Выбрать главу

Улыбка у нее оказалась довольно обаятельная, что меня, запомнившего ее со дня знакомства черной и угрюмой, как римская легендарная волчица, немало удивило. На этот раз она мне показалась даже красивой, этакая Кармен, заставляющая взыграть мою приостуженную ранней осенью кровь.

- Комэ си трова куи? - спросила она, слегка прищурив черные глаза.

Я глупо улыбнулся и растерянно пожал плечами. Но тут выручила вовремя подскочившая переводчица:

- Как вам здесь нравится?

Я закивал, как глухонемой, и, плотно сжав губы, неожиданно сам для себя показал большой палац: дескать, все о'кей.

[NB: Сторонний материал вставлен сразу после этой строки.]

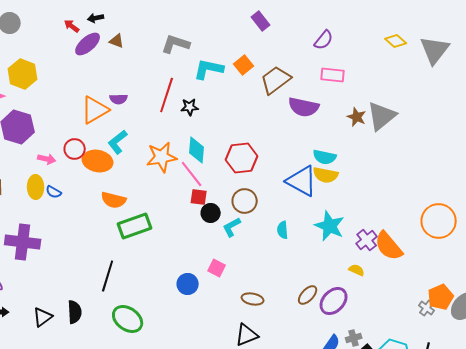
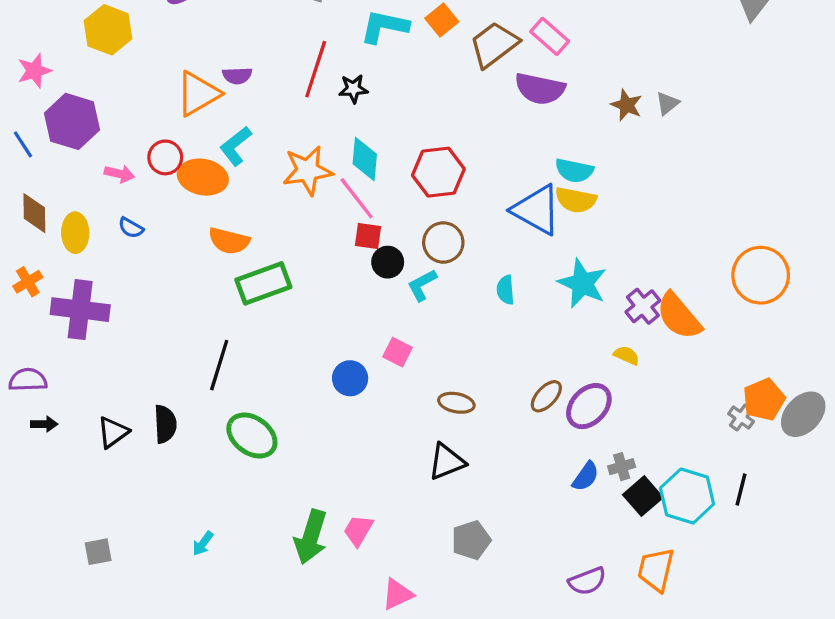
yellow hexagon: (23, 74) -> (108, 30), moved
pink rectangle: (333, 75) -> (550, 36), moved, turned 35
gray triangle: (382, 116) -> (667, 103), size x0.5
yellow ellipse: (36, 187) -> (75, 233), moved

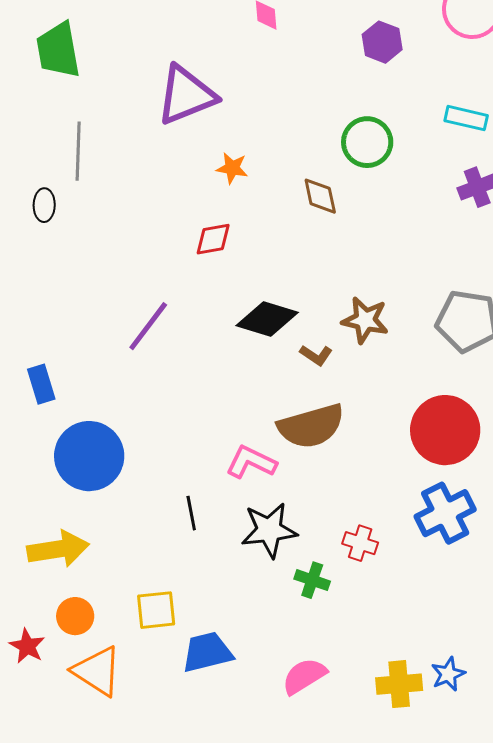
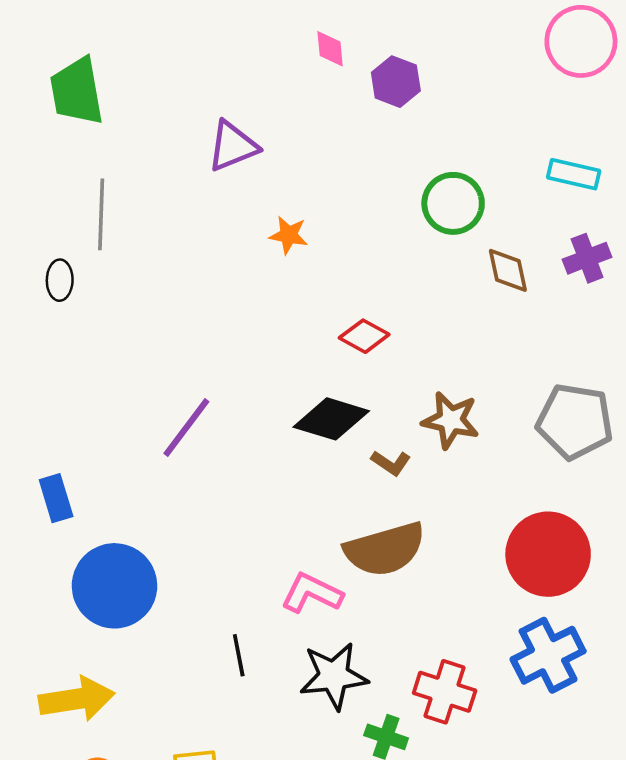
purple hexagon: (382, 42) -> (396, 82), moved
purple triangle: (186, 95) -> (233, 146), size x0.7
brown diamond: (320, 196) -> (508, 270), moved
red diamond: (213, 239) -> (364, 336), moved, turned 39
red cross: (360, 543) -> (445, 692), size x1.4

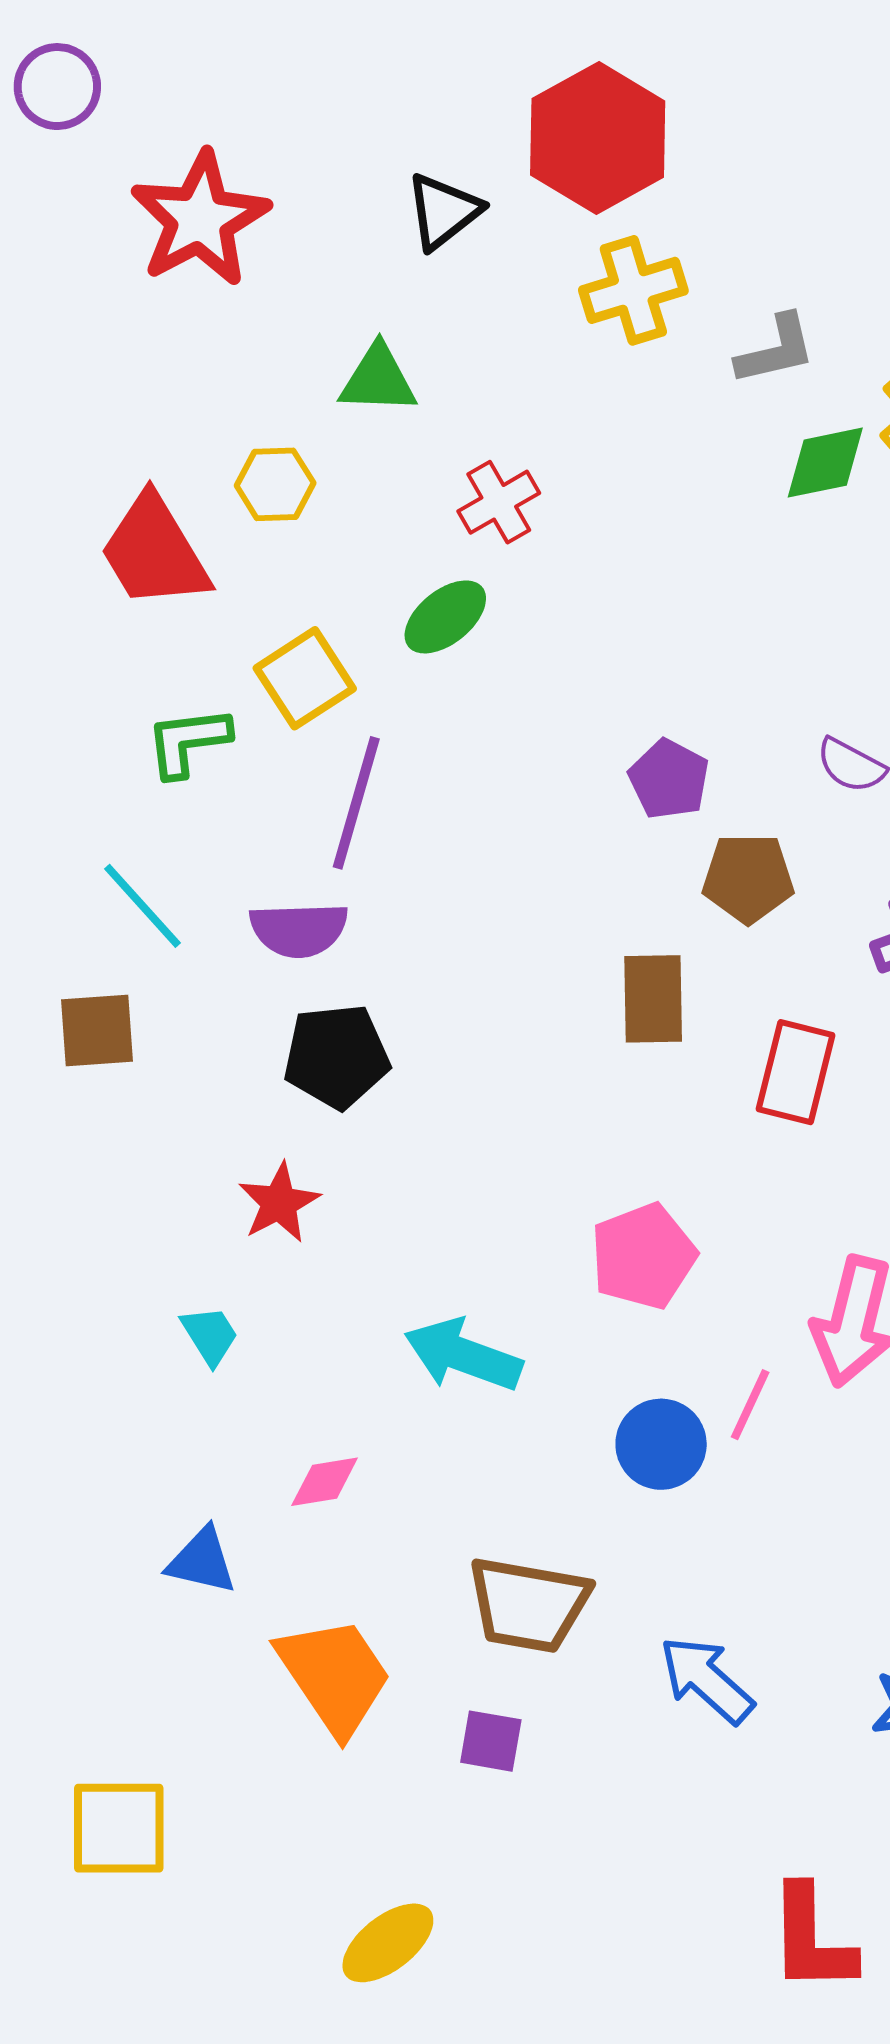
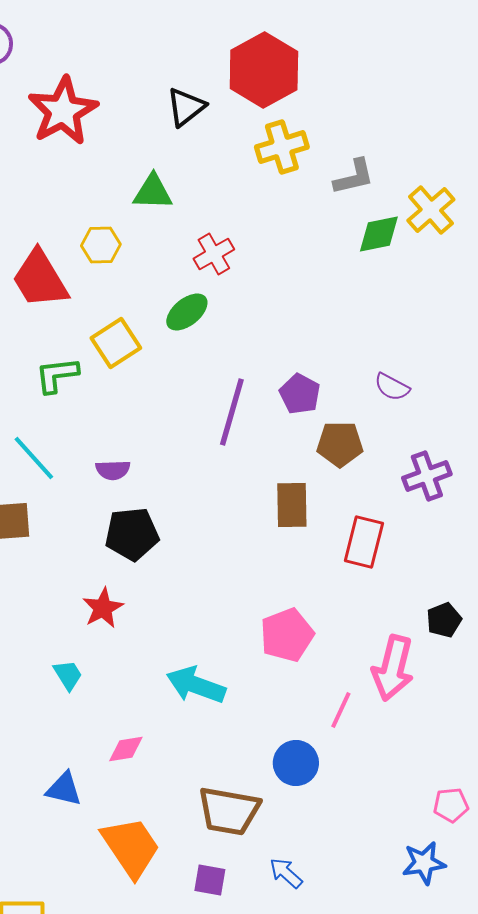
purple line: (356, 803) -> (232, 412), moved
purple semicircle: (299, 930) -> (113, 470), size x0.7
blue circle: (661, 1444) -> (296, 763), moved
blue arrow: (707, 1680) -> (286, 873), moved, size x0.7

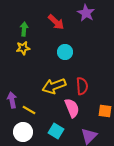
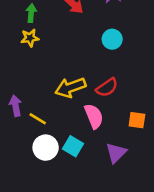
cyan circle: (65, 52) -> (112, 39), moved
red semicircle: (82, 86) -> (107, 87), turned 60
white circle: (23, 132) -> (46, 148), moved

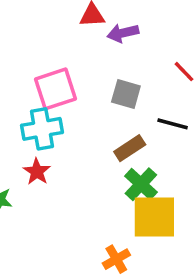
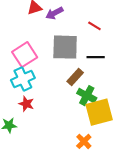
gray square: (126, 94) -> (65, 47), size x1.6

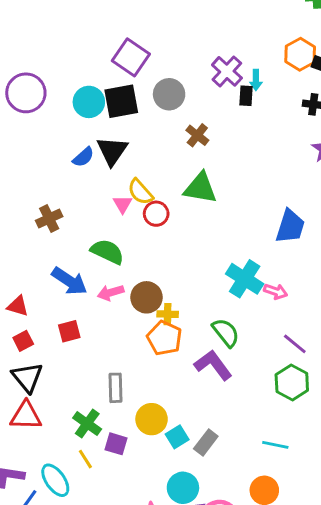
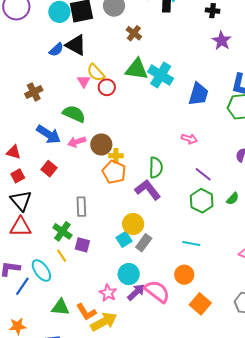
black triangle: (112, 151) -> (76, 45), turned -35
cyan cross: (245, 279) -> (161, 75), moved
red square: (69, 331) -> (49, 169), turned -35
green semicircle: (226, 333) -> (156, 167), turned 40
yellow circle: (152, 419) -> (133, 224), moved

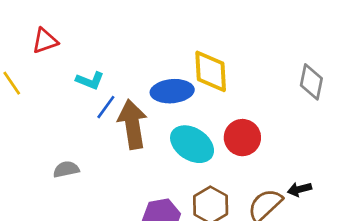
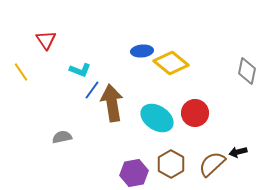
red triangle: (45, 41) -> (46, 40), turned -45
yellow diamond: (211, 71) -> (171, 63), turned -48
blue ellipse: (172, 91) -> (142, 51), moved, size x0.7

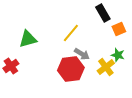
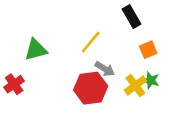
orange square: (119, 29) -> (148, 50), moved
green star: (118, 55) -> (151, 80), moved

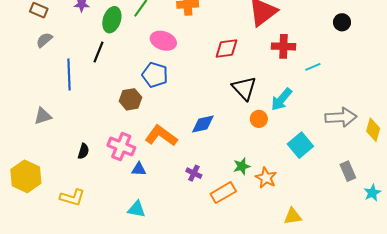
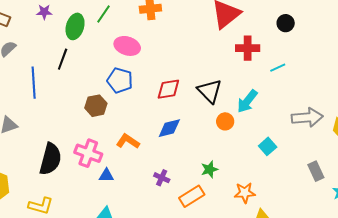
black circle: (342, 22) -> (286, 23), moved
red diamond: (226, 48) -> (168, 89), moved
orange L-shape: (161, 136) -> (128, 141), size x0.7
cyan square: (300, 145) -> (268, 146), size x0.7
black semicircle: (83, 151) -> (50, 159), size x2.0
orange star: (266, 178) -> (245, 193), moved, turned -30

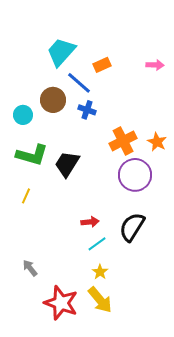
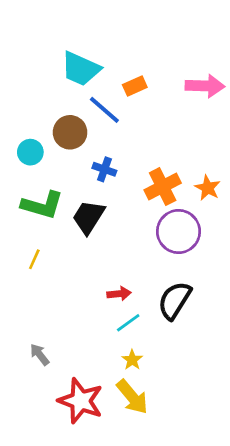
cyan trapezoid: (61, 52) -> (81, 69), turned -108
pink arrow: (155, 65) -> (205, 86), size x1.6
blue cross: (87, 110) -> (104, 169), moved

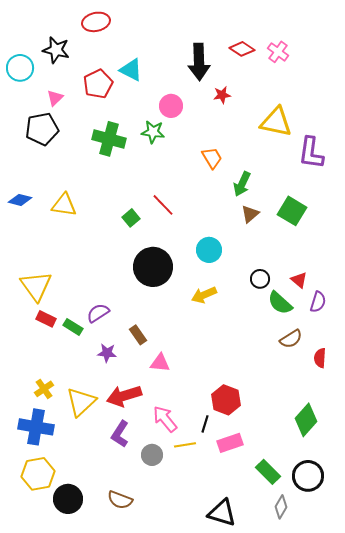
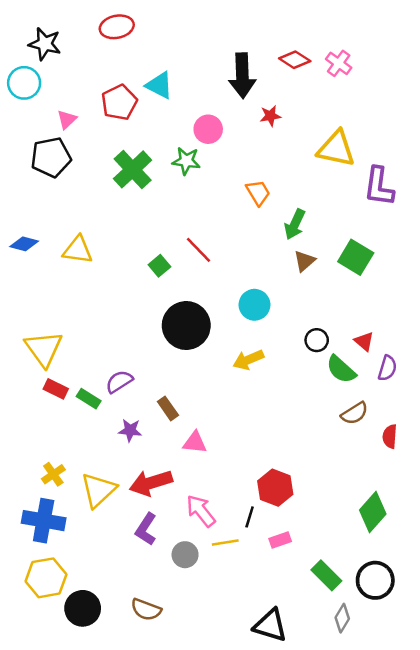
black star: (56, 50) -> (45, 44), moved
green cross: (109, 139) -> (133, 169), turned 32
pink rectangle: (230, 443) -> (280, 540), size x0.7

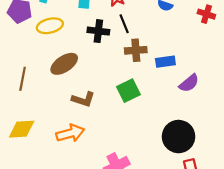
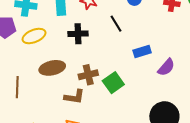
black line: (124, 24) -> (116, 24), moved
brown cross: (136, 50) -> (88, 75), moved
brown ellipse: (64, 64) -> (52, 68), turned 30

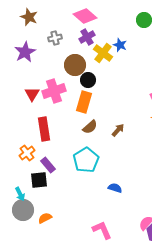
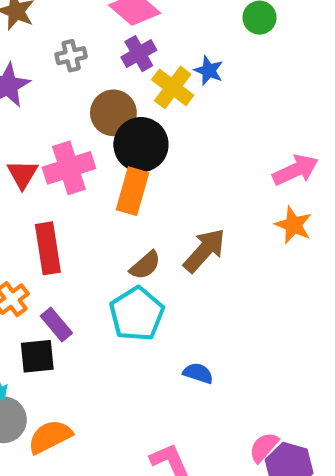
black circle: (88, 80) -> (141, 145), size x1.6
brown semicircle: (90, 127) -> (145, 265), moved
brown arrow: (118, 130) -> (204, 250), size x1.6
orange semicircle: (45, 218) -> (50, 437), size x1.5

Франческа вместе с Зиной и переводчицей пробежала по лагерю, отдавая распоряжения, и, вернувшись к машине, кокетливо поманила меня рукой. Я подошел, она подтолкнула меня на заднее сиденье, плюхнулась рядом, и мы, помахав забеспокоившейся Зине, выехали за колючие ворота.

На пожелтевших от ржавчины и присыпанных киноснегом рельсах страдал одышкой паровоз. Будто доисторического зверя чудом реанимировали, и теперь, попавший в наши условия, он готов был разорваться от беспокойства и напряжения.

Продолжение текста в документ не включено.